Problem to solve: Every entry should be reproduced word for word.

[Extracted records]
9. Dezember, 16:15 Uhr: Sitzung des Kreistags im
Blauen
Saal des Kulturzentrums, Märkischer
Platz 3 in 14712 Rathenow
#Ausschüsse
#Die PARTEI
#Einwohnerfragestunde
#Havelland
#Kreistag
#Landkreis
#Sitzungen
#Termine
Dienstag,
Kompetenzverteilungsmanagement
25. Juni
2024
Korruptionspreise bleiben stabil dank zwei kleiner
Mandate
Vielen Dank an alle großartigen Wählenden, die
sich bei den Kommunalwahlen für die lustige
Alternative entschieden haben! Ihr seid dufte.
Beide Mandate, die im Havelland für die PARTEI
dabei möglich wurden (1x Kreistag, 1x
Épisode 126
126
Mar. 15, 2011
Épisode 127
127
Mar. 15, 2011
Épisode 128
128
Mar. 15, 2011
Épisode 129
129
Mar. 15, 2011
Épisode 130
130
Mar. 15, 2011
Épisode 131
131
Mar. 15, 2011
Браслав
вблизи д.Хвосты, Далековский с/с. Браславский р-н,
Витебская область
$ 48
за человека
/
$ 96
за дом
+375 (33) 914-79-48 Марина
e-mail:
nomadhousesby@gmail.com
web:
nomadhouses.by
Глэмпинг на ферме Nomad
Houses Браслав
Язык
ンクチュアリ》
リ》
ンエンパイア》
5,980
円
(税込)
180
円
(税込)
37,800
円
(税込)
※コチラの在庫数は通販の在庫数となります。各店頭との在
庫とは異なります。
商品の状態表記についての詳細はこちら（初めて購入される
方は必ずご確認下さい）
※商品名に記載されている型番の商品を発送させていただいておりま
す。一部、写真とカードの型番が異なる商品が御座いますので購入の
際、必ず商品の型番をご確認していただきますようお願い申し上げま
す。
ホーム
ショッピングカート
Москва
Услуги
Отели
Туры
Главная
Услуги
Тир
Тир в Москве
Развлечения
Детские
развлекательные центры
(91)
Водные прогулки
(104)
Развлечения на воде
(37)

Written solution:
9. Dezember, 16:15 Uhr: Sitzung des Kreistags im
Blauen
Saal des Kulturzentrums, Märkischer
Platz 3 in 14712 Rathenow
#Ausschüsse
#Die PARTEI
#Einwohnerfragestunde
#Havelland
#Kreistag
#Landkreis
#Sitzungen
#Termine
Dienstag,
Kompetenzverteilungsmanagement
25. Juni
2024
Korruptionspreise bleiben stabil dank zwei kleiner
Mandate
Vielen Dank an alle großartigen Wählenden, die
sich bei den Kommunalwahlen für die lustige
Alternative entschieden haben! Ihr seid dufte.
Beide Mandate, die im Havelland für die PARTEI
dabei möglich wurden (1x Kreistag, 1x
Épisode 126
126
Mar. 15, 2011
Épisode 127
127
Mar. 15, 2011
Épisode 128
128
Mar. 15, 2011
Épisode 129
129
Mar. 15, 2011
Épisode 130
130
Mar. 15, 2011
Épisode 131
131
Mar. 15, 2011
Браслав
вблизи д.Хвосты, Далековский с/с. Браславский р-н,
Витебская область
$ 48
за человека
/
$ 96
за дом
+375 (33) 914-79-48 Марина
e-mail:
nomadhousesby@gmail.com
web:
nomadhouses.by
Глэмпинг на ферме Nomad
Houses Браслав
Язык
ンクチュアリ》
リ》
ンエンパイア》
5,980
円
(税込)
180
円
(税込)
37,800
円
(税込)
※コチラの在庫数は通販の在庫数となります。各店頭との在
庫とは異なります。
商品の状態表記についての詳細はこちら（初めて購入される
方は必ずご確認下さい）
※商品名に記載されている型番の商品を発送させていただいておりま
す。一部、写真とカードの型番が異なる商品が御座いますので購入の
際、必ず商品の型番をご確認していただきますようお願い申し上げま
す。
ホーム
ショッピングカート
Москва
Услуги
Отели
Туры
Главная
Услуги
Тир
Тир в Москве
Развлечения
Детские
развлекательные центры
(91)
Водные прогулки
(104)
Развлечения на воде
(37)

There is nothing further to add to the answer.